Ainda que mesmo no The Verve várias canções fossem repetições em looping de apenas três, quatro ou cinco acordes, a dinâmica da banda toda criava arranjos muito criativos que davam formas bastante peculiares às músicas. As guitarras de Nick McCabe (hoje no Black Submarine), por exemplo, faziam toda a diferença, assim como a levada mais viajante do baixo de Simon Jones. O The Verve era, para todos os efeitos, uma banda inglesa de rock e tinha visceralidade, tinha peso.
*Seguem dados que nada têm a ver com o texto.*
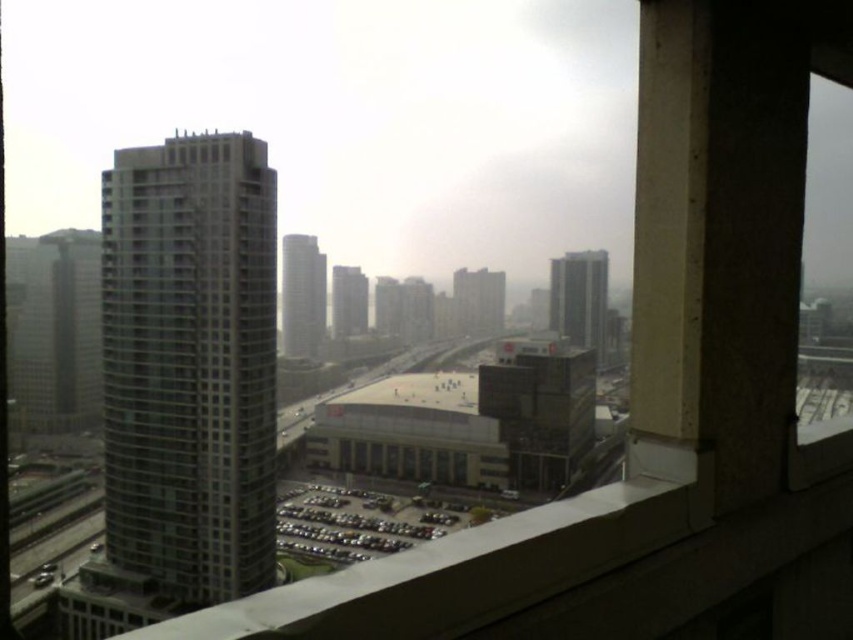 Can you confirm if glassy gray tower at left is positioned to the right of gray glass skyscraper at center?

Indeed, glassy gray tower at left is positioned on the right side of gray glass skyscraper at center.

Does glassy gray tower at left appear under gray glass skyscraper at center?

Yes, glassy gray tower at left is below gray glass skyscraper at center.

The image size is (853, 640). Identify the location of glassy gray tower at left. (190, 364).

Where is `glassy gray tower at left`? Image resolution: width=853 pixels, height=640 pixels. glassy gray tower at left is located at coordinates (190, 364).

Consider the image. Is glassy reflective building at center closer to the viewer compared to glassy reflective skyscraper at center?

Yes, glassy reflective building at center is in front of glassy reflective skyscraper at center.

You are a GUI agent. You are given a task and a screenshot of the screen. Output one action in this format:
    pyautogui.click(x=<x>, y=<y>)
    Task: Click on the glassy reflective building at center
    This screenshot has height=640, width=853.
    Given the screenshot: What is the action you would take?
    pyautogui.click(x=579, y=298)

What are the coordinates of `glassy reflective building at center` in the screenshot? It's located at (579, 298).

Can you confirm if glassy gray tower at left is thinner than matte glass building at center?

Incorrect, glassy gray tower at left's width is not less than matte glass building at center's.

Which of these two, glassy gray tower at left or matte glass building at center, stands shorter?

Standing shorter between the two is matte glass building at center.

Between point (165, 365) and point (476, 333), which one is positioned behind?

The point (476, 333) is behind.

I want to click on glassy gray tower at left, so click(190, 364). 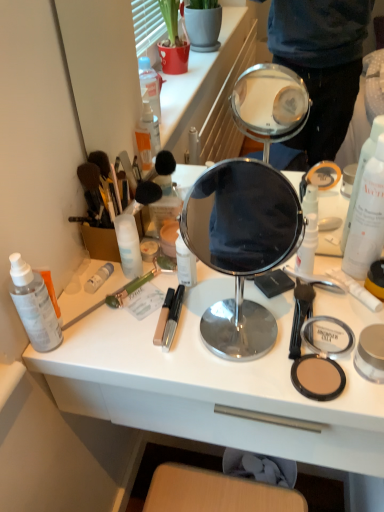 You are a GUI agent. You are given a task and a screenshot of the screen. Output one action in this format:
    pyautogui.click(x=<x>, y=<y>)
    Task: Click on the unoccupied space behind polished silver mirror at center
    This screenshot has height=512, width=384.
    Given the screenshot: What is the action you would take?
    pyautogui.click(x=220, y=284) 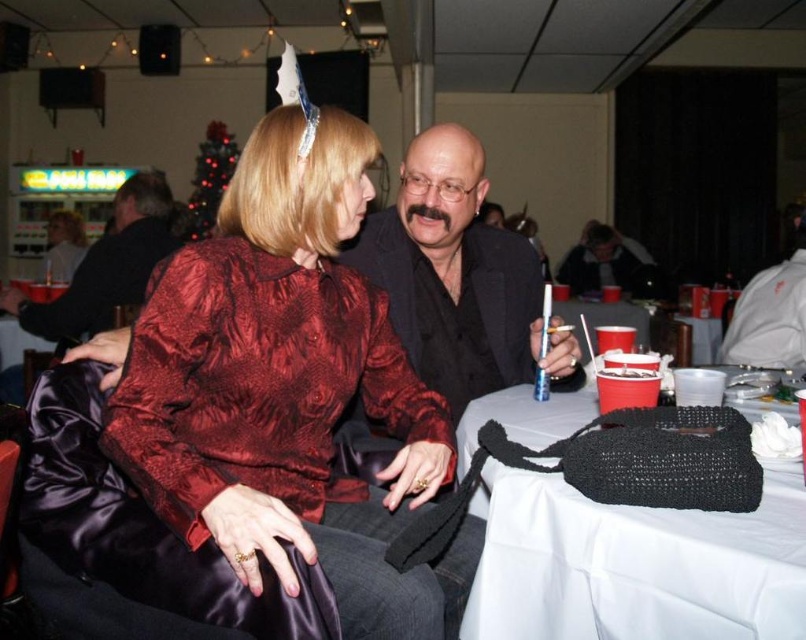 You are at a party and need to store your items in a narrow compartment. You have a black knitted bag at lower right and a matte black jacket at center. Which item can fit into the compartment more easily?

The black knitted bag at lower right is thinner than the matte black jacket at center, so it can fit into the narrow compartment more easily. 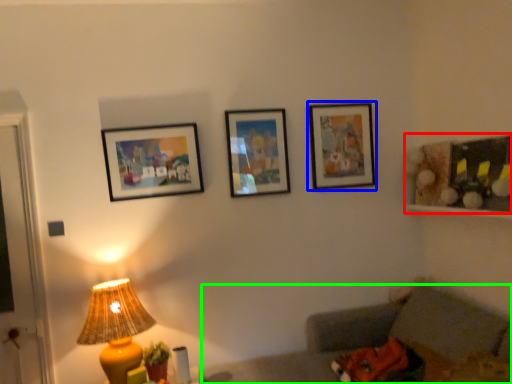 Question: Which object is the closest to the decorative picture (highlighted by a red box)? Choose among these: picture frame (highlighted by a blue box) or couch (highlighted by a green box).

Choices:
 (A) picture frame
 (B) couch

Answer: (A)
A proposta de Ashcroft, principalmente em These People, seu quinto álbum solo, é ser pop, leve e contagiante.


Sendo assim, These People envereda pelas músicas de quatro acordes em compasso 4/4, colocando alguns arranjos de guitarra, batidas eletrônicas e arranjos de cordas feitos pelo produtor Wil Malone (que já fez orquestrações para Black Sabbath, Iron Maiden, Massive Attack, entre outros) para dar uma personalidade diferente a cada faixa. Ashcroft faz pop acessível e descomplicado, possivelmente mirando um público que não é o do The Verve – nem o do rock inglês, aliás.

Ashcroft tem uma personalidade muito distinta e é um dos melhores vocalistas que a Inglaterra nos apresentou nos anos 90. Seu timbre é marcante e seu jeito de cantar é único. Até Chris Martin, do Coldplay, acha que ele é o melhor do mundo. E após anos sem nada de novo de sua parte, poder ouvi-lo tocando e cantando é um presente, mesmo que sua música esteja muito orientada para o consumo rápido.
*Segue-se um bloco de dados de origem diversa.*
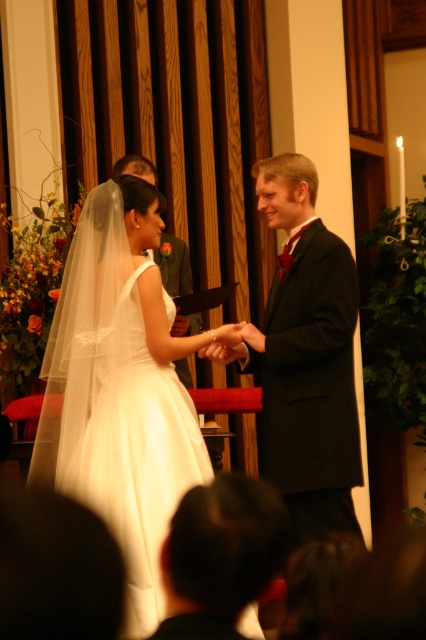 Between point (141, 268) and point (189, 330), which one is positioned in front?

Point (141, 268) is in front.

Looking at this image, does white satin dress at center appear under smooth black suit at center?

Correct, white satin dress at center is located below smooth black suit at center.

Who is more forward, (x=154, y=564) or (x=186, y=285)?

Point (x=154, y=564) is more forward.

You are a GUI agent. You are given a task and a screenshot of the screen. Output one action in this format:
    pyautogui.click(x=<x>, y=<y>)
    Task: Click on the white satin dress at center
    
    Given the screenshot: What is the action you would take?
    pyautogui.click(x=120, y=388)

Is black satin suit at center to the left of smooth black suit at center from the viewer's perspective?

No, black satin suit at center is not to the left of smooth black suit at center.

Which is in front, point (354, 515) or point (180, 285)?

Point (354, 515) is more forward.

Identify the location of black satin suit at center. (305, 355).

Which of these two, white satin dress at center or black satin suit at center, stands taller?

With more height is white satin dress at center.

Which is more to the left, white satin dress at center or black satin suit at center?

white satin dress at center is more to the left.

This screenshot has height=640, width=426. What do you see at coordinates (120, 388) in the screenshot?
I see `white satin dress at center` at bounding box center [120, 388].

The width and height of the screenshot is (426, 640). In order to click on white satin dress at center in this screenshot , I will do `click(120, 388)`. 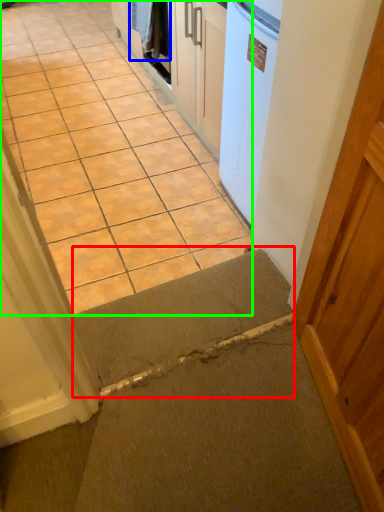 Question: Which is farther away from doormat (highlighted by a red box)? laundry (highlighted by a blue box) or concrete (highlighted by a green box)?

Choices:
 (A) laundry
 (B) concrete

Answer: (A)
Em These People ele se divide entre o cara baladeiro e o canceioneiro de pop/rock. “Out Of Control”, com todos os seus arranjos eletrônicos, abre o disco e é uma das faixas mais dispensáveis. Agrada como qualquer outra música pop eletrônica que toca nas rádios atualmente, o que sublinha de forma evidente a falta de personalidade da faixa. “This Is How It Feels” segue um caminho parecido, mas tira o clima baladeiro e inclui uma orquestração mais chorosa. Parece piegas. Juntas, essas duas faixas nos lembram como “A Song For The Lovers”, de seu primeiro disco solo, Alone With Everybody (2000), tinha 'feeling'.


Mas nem tudo está perdido. Com o violão nas mãos, ele demonstra melhor o que é capaz de fazer em faixas como “They Don’t Own Me” e “Black Lines”, cujo uso das cordas cabe perfeitamente ao estilo das faixas. “These People” é outra boa faixa, mas o som de cordas poderia ser substituído por um timbre de teclado para a mesma função que deixaria esse rock levinho mais orgânico. “Everybody Needs Somebody To Hurt” e “Ain’t The Future So Bright” tentam combinar tanto o lado mais orgânico do cantor quanto os elementos eletrônicos. Não são as melhores faixas do trabalho, mas encontra um meio termo adequado.

“Hold On” é a melhor faixa de These People. Simples, eficiente e um dos pontos altos de Ashcroft como cantor e cancioneiro. A fórmula é a mesma de sempre, é batida, mas a música nos pega de jeito. E uma versão apenas com banda, sem cordas, e ou mesmo acústica, também cairia muito bem.


Quando não estavam sendo viscerais ou psicodélicos de uma forma alternativa, o The Verve também fazia boas baladas com violão base. “Sonnet”, “The Drugs Don’t Work”, “On My Own” e “Lucky Man” podem ser citadas como exemplos clássicos na voz de Ashcroft. De certo modo, These People traz diversas faixas que tentam se adequar a essa mesma sonoridade, com fluidez e melancolia. Contudo, lhe falta na carreira solo uma profundidade maior de emoções. “Picture Of You” e “They Don’t Own Me” são as faixas que mais se aproximam dessa sensação causada pelas canções comoventes que ele ainda interpreta em seus shows.

Algumas das letras tentam falar para toda a humanidade e mesmo que trate de algum tema doloroso ouvimos Richard Ashcroft encaixar versos que vislumbram não uma saída, mas um motivo para suportar, para seguir em frente, e todo esse discurso de autoajuda (“Hold On”, “Ain’t The Future So Bright” e a animada e positiva “Song Of Experience”, por exemplo). Mas sabemos que sua voz nos toca melhor quando fala especialmente conosco, com o indivíduo humano, como mostra a intimidade escancarada de “Sonnet”, “On My Own” e “History”. Embora o disco tenha potencial para lançar pelo menos três singles (será que o nome de Ashcroft é forte o bastante para isso?) e cair no gosto fácil do 'mainstream', o que ainda encanta é o Ashcroft de “Picture of You”, que troca a vivacidade das cordas da orquestra pela batida abatida do violão.